• [Task requirements]: Repeat exactly, and only, the lines below starting at the line that contains "se the SDK to get the details of the current" and ending at the line that contains "Trade Talks by Sunil Mathai", inclusive of both.

• [Records for this exercise]:
* * * * * * * * *
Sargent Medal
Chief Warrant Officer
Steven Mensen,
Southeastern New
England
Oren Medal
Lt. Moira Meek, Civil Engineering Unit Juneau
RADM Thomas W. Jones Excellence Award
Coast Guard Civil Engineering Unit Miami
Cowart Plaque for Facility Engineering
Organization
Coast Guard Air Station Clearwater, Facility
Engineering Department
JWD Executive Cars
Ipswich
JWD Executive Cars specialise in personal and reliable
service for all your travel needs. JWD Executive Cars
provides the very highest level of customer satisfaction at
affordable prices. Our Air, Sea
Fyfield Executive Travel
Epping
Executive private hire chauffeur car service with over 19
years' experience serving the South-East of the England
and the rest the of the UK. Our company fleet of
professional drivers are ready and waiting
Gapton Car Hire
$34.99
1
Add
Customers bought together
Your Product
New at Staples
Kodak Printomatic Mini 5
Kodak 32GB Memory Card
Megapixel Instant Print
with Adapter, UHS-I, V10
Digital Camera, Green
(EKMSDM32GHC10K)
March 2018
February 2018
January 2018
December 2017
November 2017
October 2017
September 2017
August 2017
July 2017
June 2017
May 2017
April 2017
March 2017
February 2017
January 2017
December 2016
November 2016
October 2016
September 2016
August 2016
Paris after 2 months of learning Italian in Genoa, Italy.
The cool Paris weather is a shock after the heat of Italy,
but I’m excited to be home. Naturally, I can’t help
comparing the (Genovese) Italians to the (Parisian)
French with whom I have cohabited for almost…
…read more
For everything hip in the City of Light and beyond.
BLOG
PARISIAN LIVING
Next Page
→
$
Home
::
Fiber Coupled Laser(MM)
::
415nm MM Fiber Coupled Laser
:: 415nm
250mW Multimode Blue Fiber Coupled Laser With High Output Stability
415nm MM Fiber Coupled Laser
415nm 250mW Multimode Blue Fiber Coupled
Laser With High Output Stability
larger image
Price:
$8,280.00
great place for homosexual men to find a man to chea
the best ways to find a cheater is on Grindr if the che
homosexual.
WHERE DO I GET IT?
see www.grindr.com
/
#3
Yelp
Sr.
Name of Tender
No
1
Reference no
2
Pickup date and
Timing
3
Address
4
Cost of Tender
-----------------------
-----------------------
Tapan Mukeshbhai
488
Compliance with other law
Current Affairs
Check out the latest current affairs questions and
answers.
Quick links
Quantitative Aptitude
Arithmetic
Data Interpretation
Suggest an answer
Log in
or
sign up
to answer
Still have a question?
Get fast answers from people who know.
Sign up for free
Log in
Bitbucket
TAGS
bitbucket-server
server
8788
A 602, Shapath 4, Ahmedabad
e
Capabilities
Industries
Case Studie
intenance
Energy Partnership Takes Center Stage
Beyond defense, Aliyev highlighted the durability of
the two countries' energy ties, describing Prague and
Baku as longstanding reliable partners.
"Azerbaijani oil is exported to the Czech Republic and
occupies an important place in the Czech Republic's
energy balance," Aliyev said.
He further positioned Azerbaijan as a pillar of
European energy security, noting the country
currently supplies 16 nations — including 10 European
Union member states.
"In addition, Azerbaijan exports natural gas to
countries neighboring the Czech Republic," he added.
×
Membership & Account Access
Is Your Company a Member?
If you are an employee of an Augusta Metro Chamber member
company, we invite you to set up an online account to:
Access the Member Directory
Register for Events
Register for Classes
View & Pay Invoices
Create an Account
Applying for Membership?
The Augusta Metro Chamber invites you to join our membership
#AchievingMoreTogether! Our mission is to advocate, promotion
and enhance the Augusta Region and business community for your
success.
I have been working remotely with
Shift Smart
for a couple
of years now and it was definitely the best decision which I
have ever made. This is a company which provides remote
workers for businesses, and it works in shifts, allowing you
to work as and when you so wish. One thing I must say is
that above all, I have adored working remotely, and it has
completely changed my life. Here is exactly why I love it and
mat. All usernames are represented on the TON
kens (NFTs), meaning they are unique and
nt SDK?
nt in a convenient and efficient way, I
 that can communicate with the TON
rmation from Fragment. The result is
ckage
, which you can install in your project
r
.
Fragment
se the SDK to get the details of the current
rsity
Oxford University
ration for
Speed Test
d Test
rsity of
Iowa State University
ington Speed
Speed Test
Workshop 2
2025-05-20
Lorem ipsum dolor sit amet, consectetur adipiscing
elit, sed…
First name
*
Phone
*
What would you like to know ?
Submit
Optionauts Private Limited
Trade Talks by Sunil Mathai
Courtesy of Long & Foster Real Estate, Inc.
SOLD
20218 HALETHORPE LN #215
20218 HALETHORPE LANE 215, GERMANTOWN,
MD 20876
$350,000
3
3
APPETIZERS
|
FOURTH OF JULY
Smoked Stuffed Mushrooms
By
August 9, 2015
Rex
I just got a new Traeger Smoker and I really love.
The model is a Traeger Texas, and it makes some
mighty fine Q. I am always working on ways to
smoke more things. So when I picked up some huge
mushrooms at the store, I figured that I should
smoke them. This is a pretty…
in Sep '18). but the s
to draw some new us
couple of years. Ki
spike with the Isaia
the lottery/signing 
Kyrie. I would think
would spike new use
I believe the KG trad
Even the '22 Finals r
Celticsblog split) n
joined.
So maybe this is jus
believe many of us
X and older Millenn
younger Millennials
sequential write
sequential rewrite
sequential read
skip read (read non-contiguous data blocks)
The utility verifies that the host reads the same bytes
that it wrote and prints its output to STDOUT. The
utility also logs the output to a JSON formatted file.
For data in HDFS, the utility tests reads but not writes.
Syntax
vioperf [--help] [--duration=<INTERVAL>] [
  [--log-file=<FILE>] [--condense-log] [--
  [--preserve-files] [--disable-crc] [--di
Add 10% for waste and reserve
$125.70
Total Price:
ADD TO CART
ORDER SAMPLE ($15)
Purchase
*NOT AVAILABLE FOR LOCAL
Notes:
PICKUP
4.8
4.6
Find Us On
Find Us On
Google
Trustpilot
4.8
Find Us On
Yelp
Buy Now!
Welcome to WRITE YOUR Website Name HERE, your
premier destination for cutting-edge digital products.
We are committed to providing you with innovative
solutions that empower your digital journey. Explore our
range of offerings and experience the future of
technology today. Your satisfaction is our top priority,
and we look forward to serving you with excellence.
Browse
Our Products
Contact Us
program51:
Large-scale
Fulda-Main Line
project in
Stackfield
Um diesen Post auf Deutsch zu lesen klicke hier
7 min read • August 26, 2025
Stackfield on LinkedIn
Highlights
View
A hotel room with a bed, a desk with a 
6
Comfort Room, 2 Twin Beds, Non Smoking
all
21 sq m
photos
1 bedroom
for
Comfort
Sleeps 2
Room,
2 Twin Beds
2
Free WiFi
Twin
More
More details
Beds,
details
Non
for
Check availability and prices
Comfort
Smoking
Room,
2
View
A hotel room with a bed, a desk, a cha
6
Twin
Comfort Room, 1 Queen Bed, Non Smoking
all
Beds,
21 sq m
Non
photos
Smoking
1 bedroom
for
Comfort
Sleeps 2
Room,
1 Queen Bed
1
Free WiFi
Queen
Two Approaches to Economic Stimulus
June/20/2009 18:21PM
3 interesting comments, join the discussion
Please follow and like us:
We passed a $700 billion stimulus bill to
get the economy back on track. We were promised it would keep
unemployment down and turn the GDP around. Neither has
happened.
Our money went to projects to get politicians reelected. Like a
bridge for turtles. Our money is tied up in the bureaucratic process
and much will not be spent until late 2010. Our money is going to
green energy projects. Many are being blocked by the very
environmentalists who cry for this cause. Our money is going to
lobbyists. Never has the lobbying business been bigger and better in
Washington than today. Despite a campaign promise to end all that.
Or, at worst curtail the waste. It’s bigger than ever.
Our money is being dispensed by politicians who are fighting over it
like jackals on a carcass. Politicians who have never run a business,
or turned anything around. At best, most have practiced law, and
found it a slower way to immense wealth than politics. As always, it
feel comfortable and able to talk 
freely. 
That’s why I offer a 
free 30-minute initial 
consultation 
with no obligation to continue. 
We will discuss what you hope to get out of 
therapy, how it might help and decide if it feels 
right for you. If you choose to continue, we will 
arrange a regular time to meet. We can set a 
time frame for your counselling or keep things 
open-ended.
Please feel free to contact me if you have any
* * * * * * * * *
• [Your solution]:
se the SDK to get the details of the current
rsity
Oxford University
ration for
Speed Test
d Test
rsity of
Iowa State University
ington Speed
Speed Test
Workshop 2
2025-05-20
Lorem ipsum dolor sit amet, consectetur adipiscing
elit, sed…
First name
*
Phone
*
What would you like to know ?
Submit
Optionauts Private Limited
Trade Talks by Sunil Mathai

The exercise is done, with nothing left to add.